=== The problem ===
Going through the entries below, count each line that holds "Пятьдесят" and give only the total.

* * * * * * *

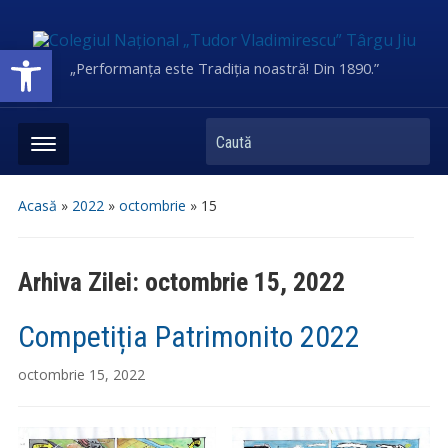
Deschide bara de unelte
„Performanța este Tradiția noastră! Din 1890.”
Caută
Acasă
»
2022
»
octombrie
»
15
Arhiva Zilei:
octombrie 15, 2022
Competiția Patrimonito 2022
octombrie 15, 2022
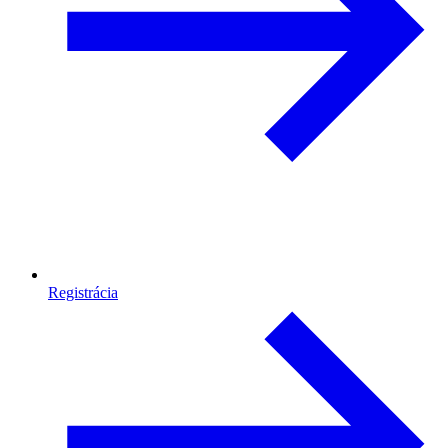
Registrácia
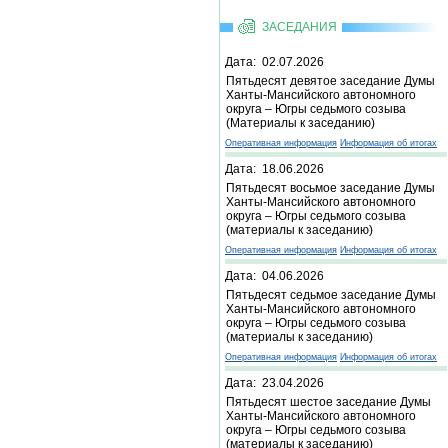
ЗАСЕДАНИЯ
Дата: 02.07.2026
Пятьдесят девятое заседание Думы
Ханты-Мансийского автономного
округа – Югры седьмого созыва
(Материалы к заседанию)
Оперативная информация
Информация об итогах
Дата: 18.06.2026
Пятьдесят восьмое заседание Думы
Ханты-Мансийского автономного
округа – Югры седьмого созыва
(материалы к заседанию)
Оперативная информация
Информация об итогах
Дата: 04.06.2026
Пятьдесят седьмое заседание Думы
Ханты-Мансийского автономного
округа – Югры седьмого созыва
(материалы к заседанию)
Оперативная информация
Информация об итогах
Дата: 23.04.2026
Пятьдесят шестое заседание Думы
Ханты-Мансийского автономного
округа – Югры седьмого созыва
(материалы к заседанию)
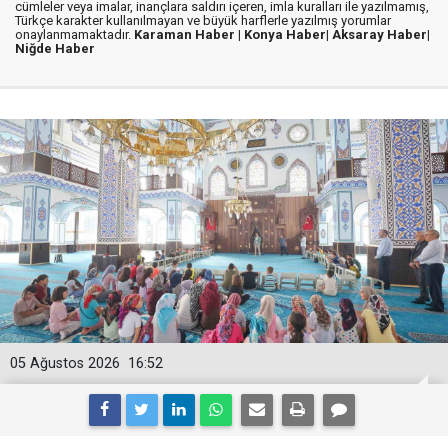
cümleler veya imalar, inançlara saldırı içeren, imla kuralları ile yazılmamış,
Türkçe karakter kullanılmayan ve büyük harflerle yazılmış yorumlar
onaylanmamaktadır.
Karaman Haber |
Konya Haber|
Aksaray Haber|
Niğde Haber
05 Ağustos 2026
16:52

* * * * * * *

=== Response ===
4